Today's offering for the Reader interested in drug abuse issues is the Psychedelic Research blog. This appears to be a brand-spanking new effort with the first introductory post on May 27 which indicates:
This is a blog to track research and events relating to the scientific study of hallucinogens and consciousness. I hope that documenting my readings here will be interesting or even helpful to others. My writing goals with this blog are relatively modest: I primarily aim to provide abstracts from papers, linking to them whenever possible, with occasional brief comments about what interests me.
So without much track record or content yet, what drew my eye?
It is the blog author of whom the sidebar says:
Matthew Baggott is a graduate student in neuroscience at UC Berkeley and a research associate at California Pacific Medical Center Research Institute.
I would also note that another factor that seams to me would be important, is that MDMA is rarely sold pure, with inert fillers. Whether it's ketamine, LSD, heroin, cocaine or something more obscure, it's almost never just MDMA. I can see this really being a complication for research, because it really works out as being several different drugs. It's probably complicated even more by the fact that mistakes are often made in synthesis, which sometimes make their way into directions that that chemist posts somewhere and that version of the drug can become relatively common.
Baggott's most salient contribution to the MDMA literature was one of the first papers to attempt to grapple with the Ecstasy tablet contamination issue.

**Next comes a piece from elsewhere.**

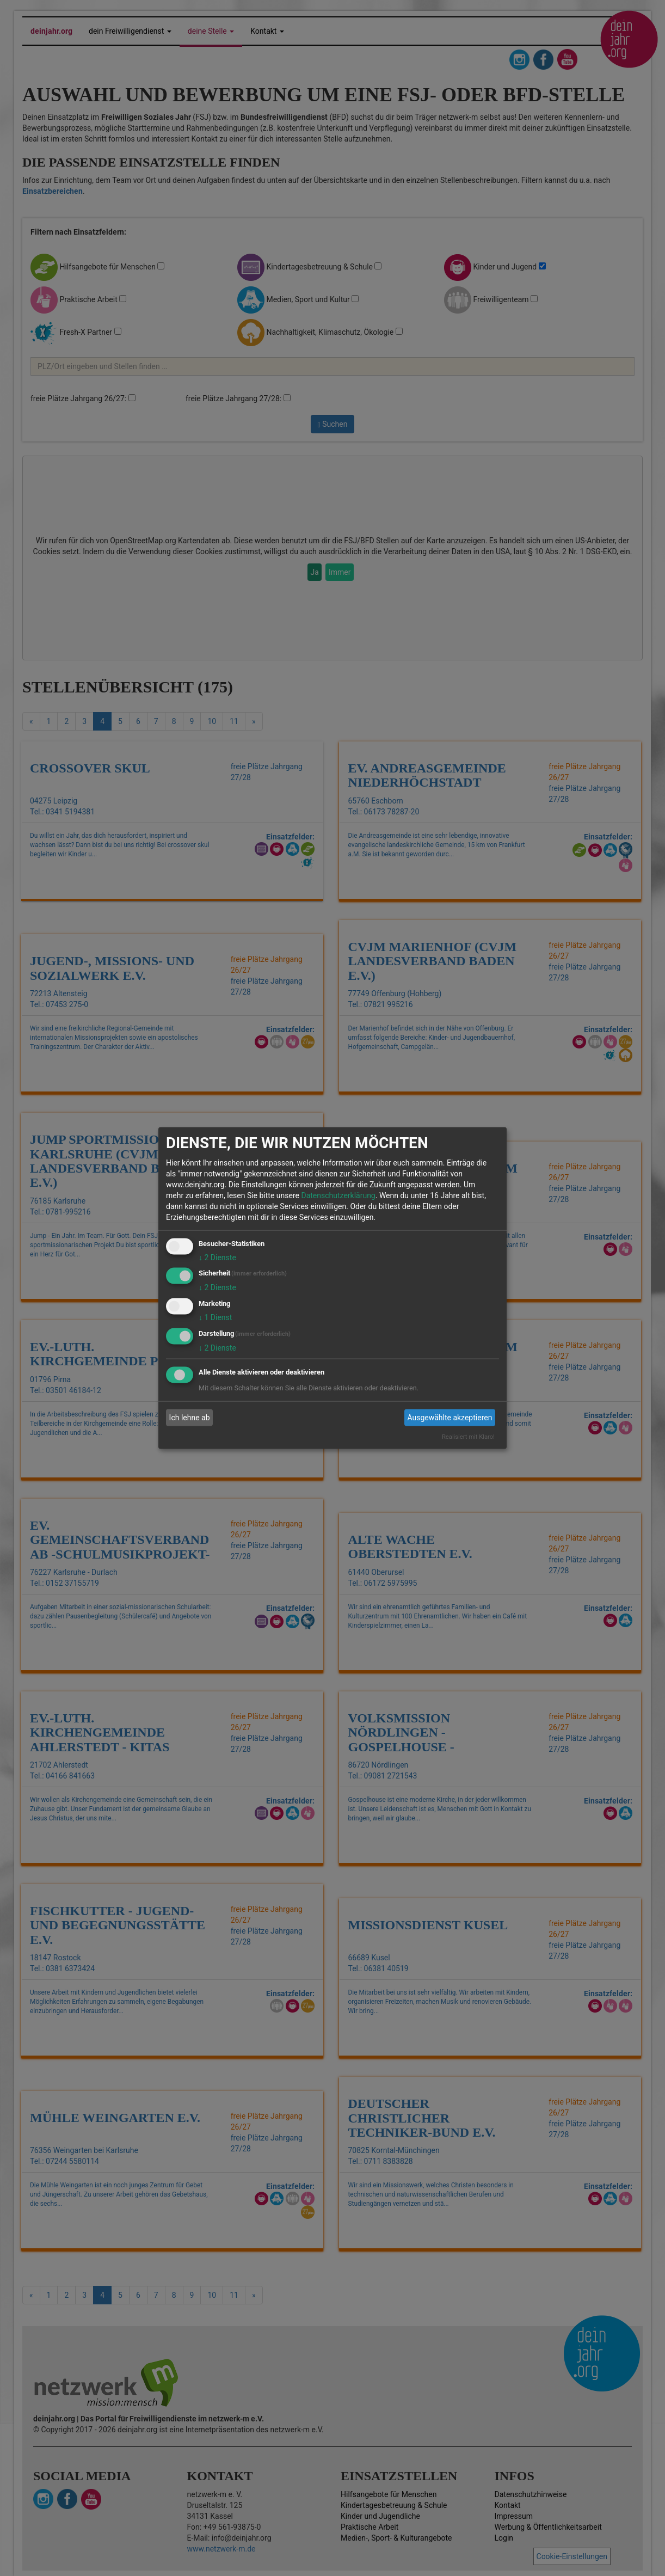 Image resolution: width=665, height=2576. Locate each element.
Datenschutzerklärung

And it is indeed true, as DuWayne surmises, that some fraction of tablets sold as putative "Ecstasy" contain psychoactive drugs other than 3,4-methylenedioxymethamphetamine. Sometimes a single non-MDMA psychoactive compound and sometimes several together. Some additional fraction of street Ecstasy tablets contain no MDMA at all and may contain various other drugs. Since you can get this paper from MAPS I won't belabor the specific results. A 2006 paper that presents similar analysis from E.E. Tanner-Smith. The limitation to these analyses, of course, is that they rely on the EcstasyData.org tablet testing service (DanceSafe.org is also cited in Baggott et al 2000 but it is now one dataset). Which relies on recreational users sending them samples for testing. Which introduces any number of relevant biases including a potential uptick in submissions for tablets similar to those that seemingly produced nonMDMA subjective effects and market-share winners.
Data from tablets collected from law enforcement seizures are reported in Camilleri et al, 2005 (Australia), Teng et al, 2006 (Taiwan), Cheng et al 2003, 2006 (Hong Kong), Giraudon and Bello, 2007 (France) and a few more I'm not citing (you can do the PubMed legwork if you like). These analyses concur that some fraction of tablets sold or represented as "Ecstasy" contain drugs other than MDMA. Obviously, the sources of bias in these studies are different but equally likely to disrupt our ability to answer precisely how many Ecstasy tablets available to the street market(s) contain nonMDMA psychoactive constituents.
This is all the long way of saying, go check out the Psychedelic Research blog.